Love from Virginia Beach
The Muniz Family
I will be thinking of you and praying for you as you face this new chapter in your life.
Love in Christ,
Cathy
Tara, I am praying for you and for your mother. I have experienced that "I do not come to bring peace but a sword. . ." with family members. It hurts. I pray that this sword (how appropriate!) will draw your Mom to a clear understanding of Him. We all see Him so clearly through your postings--I'm sure she sees Him in your life. Stand fast.
I haven't forgotten the financial need, either (thank you, Dr. Brenda--that is awesome about your team of pray-ers!). Father, please lift that burden from the Higgins. We know they have so much else to deal with, and this is such a small thing to the One who owns the cattle on a thousand hills. Please meet this need in a way that points clearly and only to You!
We are also lifting up Hollie today, Linda R. I read about Peter again this morning and saw again the seemingly heartless way that he turned away from his loving master. How easily we do the same thing, even when Love stands waiting to serve us and, one day, to welcome us home. Father, draw this little one back to you in amazing ways.
We went to sleep last night praying for our baby Melanie, turning nine today.

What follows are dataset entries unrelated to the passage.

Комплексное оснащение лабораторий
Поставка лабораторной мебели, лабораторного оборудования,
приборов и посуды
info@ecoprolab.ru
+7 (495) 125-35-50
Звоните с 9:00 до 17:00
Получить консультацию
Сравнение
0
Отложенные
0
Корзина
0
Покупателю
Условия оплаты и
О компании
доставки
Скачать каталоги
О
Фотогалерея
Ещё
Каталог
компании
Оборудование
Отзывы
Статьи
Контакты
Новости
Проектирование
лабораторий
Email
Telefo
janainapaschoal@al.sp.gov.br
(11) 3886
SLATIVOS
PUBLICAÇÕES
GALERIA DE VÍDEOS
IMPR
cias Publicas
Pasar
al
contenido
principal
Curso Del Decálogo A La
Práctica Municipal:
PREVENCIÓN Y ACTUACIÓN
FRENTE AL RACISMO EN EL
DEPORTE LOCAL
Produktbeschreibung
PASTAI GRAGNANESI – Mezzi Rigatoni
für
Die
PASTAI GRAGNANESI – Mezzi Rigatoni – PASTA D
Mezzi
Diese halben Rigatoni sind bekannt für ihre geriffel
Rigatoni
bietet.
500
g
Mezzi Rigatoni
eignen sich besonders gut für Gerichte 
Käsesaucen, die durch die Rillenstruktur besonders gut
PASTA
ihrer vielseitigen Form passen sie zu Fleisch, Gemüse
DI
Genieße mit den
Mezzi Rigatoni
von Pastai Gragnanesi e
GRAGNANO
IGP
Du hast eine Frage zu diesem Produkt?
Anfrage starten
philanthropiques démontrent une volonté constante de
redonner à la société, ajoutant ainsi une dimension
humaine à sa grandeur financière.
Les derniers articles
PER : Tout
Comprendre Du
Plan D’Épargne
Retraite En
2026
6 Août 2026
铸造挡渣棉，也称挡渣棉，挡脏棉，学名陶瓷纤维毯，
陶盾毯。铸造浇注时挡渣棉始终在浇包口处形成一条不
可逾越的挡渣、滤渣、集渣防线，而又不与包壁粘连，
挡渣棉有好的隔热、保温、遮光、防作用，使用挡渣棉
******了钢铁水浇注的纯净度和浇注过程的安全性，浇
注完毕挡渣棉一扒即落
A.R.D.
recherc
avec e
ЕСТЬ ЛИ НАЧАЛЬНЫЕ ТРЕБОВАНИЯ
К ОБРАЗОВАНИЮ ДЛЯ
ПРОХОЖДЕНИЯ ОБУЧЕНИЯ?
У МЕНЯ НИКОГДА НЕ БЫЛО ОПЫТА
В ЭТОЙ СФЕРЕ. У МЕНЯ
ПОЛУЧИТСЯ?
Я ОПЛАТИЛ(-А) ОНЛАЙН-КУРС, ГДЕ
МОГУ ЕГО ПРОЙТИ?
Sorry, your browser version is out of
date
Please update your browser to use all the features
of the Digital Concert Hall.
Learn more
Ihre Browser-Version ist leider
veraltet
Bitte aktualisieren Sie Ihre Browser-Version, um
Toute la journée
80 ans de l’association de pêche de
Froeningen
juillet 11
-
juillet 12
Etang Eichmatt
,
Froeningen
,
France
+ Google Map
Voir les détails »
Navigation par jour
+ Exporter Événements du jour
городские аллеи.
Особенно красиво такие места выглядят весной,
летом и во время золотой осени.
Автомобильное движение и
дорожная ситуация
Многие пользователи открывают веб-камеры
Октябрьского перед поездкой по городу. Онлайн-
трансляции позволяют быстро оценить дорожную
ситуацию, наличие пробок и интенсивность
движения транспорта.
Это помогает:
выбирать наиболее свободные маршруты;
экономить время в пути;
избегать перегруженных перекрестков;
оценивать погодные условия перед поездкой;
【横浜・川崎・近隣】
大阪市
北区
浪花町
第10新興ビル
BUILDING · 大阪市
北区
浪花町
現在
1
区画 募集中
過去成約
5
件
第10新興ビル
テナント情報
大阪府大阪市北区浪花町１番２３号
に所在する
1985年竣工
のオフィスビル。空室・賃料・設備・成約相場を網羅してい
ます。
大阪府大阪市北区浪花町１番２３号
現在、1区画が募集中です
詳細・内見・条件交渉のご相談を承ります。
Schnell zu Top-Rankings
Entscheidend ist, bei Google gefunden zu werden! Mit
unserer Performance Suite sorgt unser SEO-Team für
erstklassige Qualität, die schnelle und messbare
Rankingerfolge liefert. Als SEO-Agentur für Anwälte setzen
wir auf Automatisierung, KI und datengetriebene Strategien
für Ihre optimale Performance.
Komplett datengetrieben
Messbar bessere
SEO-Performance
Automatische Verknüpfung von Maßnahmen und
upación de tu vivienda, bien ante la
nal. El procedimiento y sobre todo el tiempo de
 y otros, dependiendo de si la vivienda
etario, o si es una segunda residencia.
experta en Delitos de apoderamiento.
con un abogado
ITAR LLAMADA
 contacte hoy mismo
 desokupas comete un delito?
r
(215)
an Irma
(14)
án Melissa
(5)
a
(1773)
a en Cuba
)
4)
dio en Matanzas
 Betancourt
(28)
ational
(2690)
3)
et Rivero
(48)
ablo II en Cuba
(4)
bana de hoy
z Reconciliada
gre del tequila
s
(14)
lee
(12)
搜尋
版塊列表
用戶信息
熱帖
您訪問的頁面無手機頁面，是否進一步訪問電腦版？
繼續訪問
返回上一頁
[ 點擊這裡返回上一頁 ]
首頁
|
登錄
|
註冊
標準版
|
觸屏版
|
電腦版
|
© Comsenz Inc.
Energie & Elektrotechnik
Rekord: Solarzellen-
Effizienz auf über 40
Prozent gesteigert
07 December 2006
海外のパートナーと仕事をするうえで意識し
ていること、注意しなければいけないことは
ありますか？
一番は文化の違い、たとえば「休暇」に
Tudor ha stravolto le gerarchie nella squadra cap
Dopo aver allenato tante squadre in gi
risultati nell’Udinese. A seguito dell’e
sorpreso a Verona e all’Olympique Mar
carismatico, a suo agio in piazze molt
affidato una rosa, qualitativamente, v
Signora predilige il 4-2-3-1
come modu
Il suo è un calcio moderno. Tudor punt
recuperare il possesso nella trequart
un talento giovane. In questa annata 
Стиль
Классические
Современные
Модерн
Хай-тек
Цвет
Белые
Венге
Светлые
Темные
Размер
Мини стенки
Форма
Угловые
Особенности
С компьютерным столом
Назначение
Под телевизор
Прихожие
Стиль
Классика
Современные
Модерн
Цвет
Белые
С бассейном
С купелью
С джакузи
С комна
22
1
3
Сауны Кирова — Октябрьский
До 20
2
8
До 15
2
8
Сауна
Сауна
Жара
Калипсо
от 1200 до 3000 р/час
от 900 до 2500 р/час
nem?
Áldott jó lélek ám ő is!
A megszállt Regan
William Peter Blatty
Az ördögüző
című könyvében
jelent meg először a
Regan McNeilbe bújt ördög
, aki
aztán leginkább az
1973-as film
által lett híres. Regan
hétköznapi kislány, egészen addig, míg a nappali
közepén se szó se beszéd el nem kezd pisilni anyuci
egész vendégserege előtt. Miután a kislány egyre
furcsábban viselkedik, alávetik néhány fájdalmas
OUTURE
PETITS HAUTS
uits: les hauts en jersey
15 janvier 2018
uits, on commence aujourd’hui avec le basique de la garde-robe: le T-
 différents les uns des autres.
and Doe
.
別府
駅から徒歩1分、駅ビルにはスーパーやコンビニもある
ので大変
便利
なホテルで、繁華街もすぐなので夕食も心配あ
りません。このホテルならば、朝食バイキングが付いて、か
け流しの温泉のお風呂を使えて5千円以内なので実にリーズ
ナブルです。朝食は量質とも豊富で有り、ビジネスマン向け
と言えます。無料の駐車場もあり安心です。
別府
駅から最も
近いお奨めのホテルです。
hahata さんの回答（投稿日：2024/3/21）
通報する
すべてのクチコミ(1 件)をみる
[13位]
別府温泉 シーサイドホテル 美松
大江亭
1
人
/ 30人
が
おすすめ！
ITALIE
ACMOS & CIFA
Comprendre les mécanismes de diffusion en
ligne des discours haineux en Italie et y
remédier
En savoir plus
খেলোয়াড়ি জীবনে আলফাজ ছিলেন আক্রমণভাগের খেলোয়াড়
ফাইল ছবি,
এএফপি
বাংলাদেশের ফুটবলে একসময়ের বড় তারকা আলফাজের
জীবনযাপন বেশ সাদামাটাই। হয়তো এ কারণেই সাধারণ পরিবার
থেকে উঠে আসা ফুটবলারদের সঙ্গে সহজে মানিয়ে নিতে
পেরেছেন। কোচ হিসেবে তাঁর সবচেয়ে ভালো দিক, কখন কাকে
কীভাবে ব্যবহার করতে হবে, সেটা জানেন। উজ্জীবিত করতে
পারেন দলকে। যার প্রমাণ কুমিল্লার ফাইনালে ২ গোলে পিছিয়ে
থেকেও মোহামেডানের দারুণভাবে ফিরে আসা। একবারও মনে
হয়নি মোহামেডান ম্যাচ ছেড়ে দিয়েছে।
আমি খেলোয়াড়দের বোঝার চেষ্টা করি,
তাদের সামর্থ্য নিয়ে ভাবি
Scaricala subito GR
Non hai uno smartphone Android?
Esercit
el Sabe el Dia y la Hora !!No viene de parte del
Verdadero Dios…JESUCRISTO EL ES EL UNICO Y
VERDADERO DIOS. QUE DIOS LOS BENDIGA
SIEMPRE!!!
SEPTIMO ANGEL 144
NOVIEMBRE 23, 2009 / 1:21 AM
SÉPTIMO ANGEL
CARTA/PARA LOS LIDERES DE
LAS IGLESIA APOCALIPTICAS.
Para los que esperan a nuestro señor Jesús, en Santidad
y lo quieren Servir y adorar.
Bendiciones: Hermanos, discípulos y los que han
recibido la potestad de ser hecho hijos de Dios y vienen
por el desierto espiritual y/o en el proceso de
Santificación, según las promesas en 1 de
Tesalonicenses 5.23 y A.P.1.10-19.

This brought fresh prayers and tears for Brent, Deanna, and others whose children have no more earthly birthdays. May the Father hold you very closely now and as you greet those precious little ones next week, Deanna. We're still remembering you, too, Lauren and Whitney--hope your week of "new normal" showed many divine encounters.
with tender love and prayers in pink,
Pieper Family
Charleston, SC
Deanna, You will be in my thoughts as you return to school on Mon. It will be a good thing - the Lord will be with you.